People will say, "Well, you're from New York, what did you expect to find...please, excuse me and thank you?" But this isn't something limited to my cynical city. It's all over, and I really don't know what to do about it. What's worse, is I see it popping up in the schools my children attend, in the way the kids speak to each another. Of course, the reason why is they're mimicking what they hear and see around them and on TV.

As a society, have we become so soulless that our idea of humor is so entrenched in the self-serving, that the lines between mean and funny are forever blurred? And where is it written that it's acceptable to leave non-substantive yet hurtful commentary all over the internet, and that today it's not only expected, it's considered downright cool?
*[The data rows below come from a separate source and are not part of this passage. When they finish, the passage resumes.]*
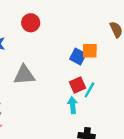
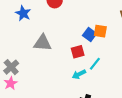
red square: (78, 85) -> (78, 52), moved
cyan arrow: (73, 105) -> (79, 74), turned -120

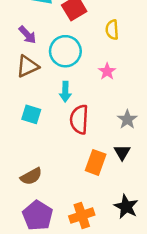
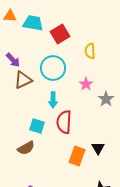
purple arrow: (27, 35) -> (13, 60), moved
cyan square: (31, 114) -> (37, 126), moved
gray star: (127, 119) -> (106, 99), moved
brown semicircle: (31, 176) -> (26, 148), moved

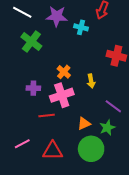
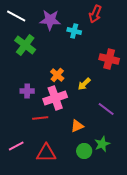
yellow arrow: (91, 81) -> (84, 84), turned 56
green star: (107, 128) -> (102, 144), moved
green circle: (91, 149) -> (84, 151), size x0.6

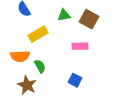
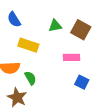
yellow rectangle: (38, 34) -> (28, 45), turned 48
blue square: (75, 80) -> (82, 82), moved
Part of me cringes inwardly because I know I sound like our grandparents back in the day, when they tried to protest that Rock-n-Roll Rubbish as they called it. But in this case, it I don't think it's so much a shift in freedom of expression as much as it's a blatant disregard for common respect, consideration and right vs. wrong.

Some argue that it's fallout from not enough accountability and too much entitlement. And while I don't know about that, I do believe the warning signs are flashing red, especially when in places like Cincinnati, Ohio, school districts have to bribe students with gift cards to get them to attend school.

Perhaps it's not as bad as my experiences this past month have made it seem, and there are people out there who still believe you go farther with a kind word than a nasty one, and that a job well done is worth the effort you have to put in. One can only hope. At least that's what I keep telling myself.